■ **WHAT THIS TASK INVOLVES**:
Nothing outside the lines below from the one containing "that need to be included as I have" through the one containing "in every design review" is to be printed; print those exactly, ends included, and drop the pictures.

■ **DATA FOR THIS TASK**:
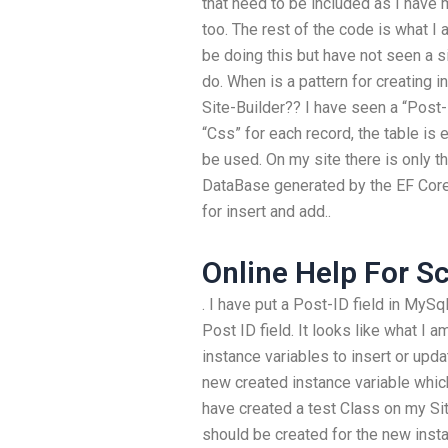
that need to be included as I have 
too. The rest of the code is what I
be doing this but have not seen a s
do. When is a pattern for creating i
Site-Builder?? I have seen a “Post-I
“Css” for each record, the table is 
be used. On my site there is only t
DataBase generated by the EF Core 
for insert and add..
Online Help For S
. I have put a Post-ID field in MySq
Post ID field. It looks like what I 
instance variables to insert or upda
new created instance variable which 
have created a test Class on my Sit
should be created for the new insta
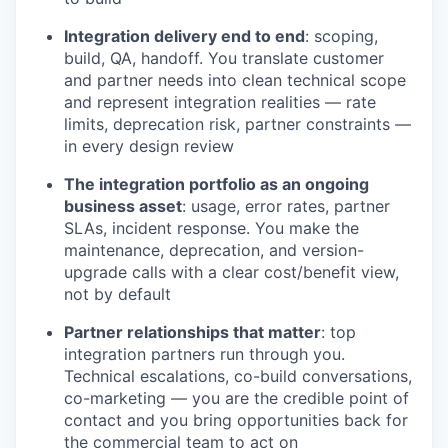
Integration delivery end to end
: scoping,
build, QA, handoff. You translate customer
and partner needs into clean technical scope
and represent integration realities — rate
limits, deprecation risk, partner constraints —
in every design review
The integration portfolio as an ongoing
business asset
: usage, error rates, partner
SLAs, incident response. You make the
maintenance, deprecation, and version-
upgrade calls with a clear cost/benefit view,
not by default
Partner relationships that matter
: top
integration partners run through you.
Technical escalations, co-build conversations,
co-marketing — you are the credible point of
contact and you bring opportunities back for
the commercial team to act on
...
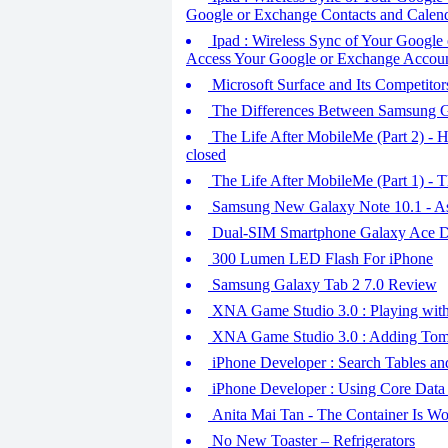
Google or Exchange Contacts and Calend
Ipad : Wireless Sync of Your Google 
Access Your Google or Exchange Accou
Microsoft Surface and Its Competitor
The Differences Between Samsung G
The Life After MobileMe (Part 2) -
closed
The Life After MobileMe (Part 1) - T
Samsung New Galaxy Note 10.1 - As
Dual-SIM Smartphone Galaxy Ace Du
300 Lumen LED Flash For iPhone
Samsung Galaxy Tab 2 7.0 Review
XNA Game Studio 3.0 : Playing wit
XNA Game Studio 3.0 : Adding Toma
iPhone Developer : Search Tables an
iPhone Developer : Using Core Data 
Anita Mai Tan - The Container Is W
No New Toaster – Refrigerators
---
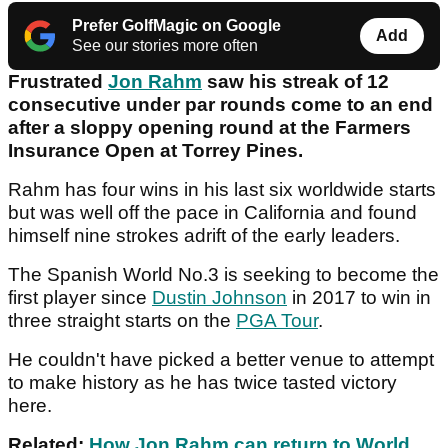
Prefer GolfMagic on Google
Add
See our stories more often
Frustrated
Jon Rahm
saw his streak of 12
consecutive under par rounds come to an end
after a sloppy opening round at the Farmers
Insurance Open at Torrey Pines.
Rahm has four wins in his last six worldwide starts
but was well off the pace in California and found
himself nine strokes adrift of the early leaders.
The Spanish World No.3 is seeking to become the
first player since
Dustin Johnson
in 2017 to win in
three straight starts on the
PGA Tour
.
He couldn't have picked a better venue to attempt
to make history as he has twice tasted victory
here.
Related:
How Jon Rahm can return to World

■ **WRITTEN SOLUTION**:
that need to be included as I have 
too. The rest of the code is what I
be doing this but have not seen a s
do. When is a pattern for creating i
Site-Builder?? I have seen a “Post-I
“Css” for each record, the table is 
be used. On my site there is only t
DataBase generated by the EF Core 
for insert and add..
Online Help For S
. I have put a Post-ID field in MySq
Post ID field. It looks like what I 
instance variables to insert or upda
new created instance variable which 
have created a test Class on my Sit
should be created for the new insta
Integration delivery end to end
: scoping,
build, QA, handoff. You translate customer
and partner needs into clean technical scope
and represent integration realities — rate
limits, deprecation risk, partner constraints —
in every design review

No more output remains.